Thank you so much for your thoughtful responses!! That’s a really good point about Canada and the UK and probably other places too putting money first. I’ve had a quite a few conversations this past week with Portuguese people about how the Portuguese put love first, above everything else. I could get used to that.
That is SO beautiful! It fills my heart with joy hearing that you've found such a loving place to live. You deserve it dear friend.❤️
Awwww, hugs!!! Thank you!!!
I lived in Los Angeles for 15 years, and when I first moved there everyone was obsessed with what car I drove. It was insane. Also they are obsessed with their outward appearance..only! Now I only get asked what I do for a living when it is related to opening a bank account, or applying for my visa! Which is appropriate. I work on my farm, so technically I am a farmer, I know people in the US will turn their noses at that.. but I am happier than ever! I have never been to Portugal, but it sounds very similar to here.. Tranquilo!

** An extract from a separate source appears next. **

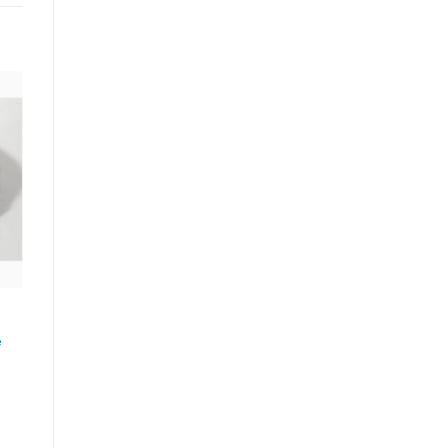
te
n
e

You understand!!! I’m sorry this happened to you in LA but I think it makes us appreciate and understand the values we are more aligned to!
I’m going back to visit next week and I have so much anxiety because my family is still completely obsessed with all of this crap. I will be told I’m too thin or too fat or my hair is too gray or I don’t wear enough make-up or my clothes are not nice enough. I will be criticized for the Turo car I’m renting and the work I do in Portugal. They will find fault with me in every way, shape and form. But I know this is all their problem and not mine.
I love that you’re a “farmer”! That’s AMAZING!!! I have a close friend here from the US who also works on her farm. That is hard work!!! I envy it.
And yes, Portugal does sounds similar and I truly believe we are the fortunate ones to escape from the “rat race” :)
OMG yes this is why I havent gone back in over 4 years!! It is so toxic.. I hope it is not as bad as you predict! protect your energy!! yess we are so lucky to have escaped..
WOW, four years!!! Nice!!! I'm super envious!!! If it wasn't for my mother, I would not go back at all, but she's 85 and can't travel :(
I know it will be bad but I've decided to embrace the sun, some good friends, AND THE FOOD!!!! I WILL EAT EVERYTHING!!! :)
ooh I do love the food in LA!!! You will have an amazing time.
Thank you. It's not going to be great because of the drama, but YES, the food!!! Mmmmmm!!!!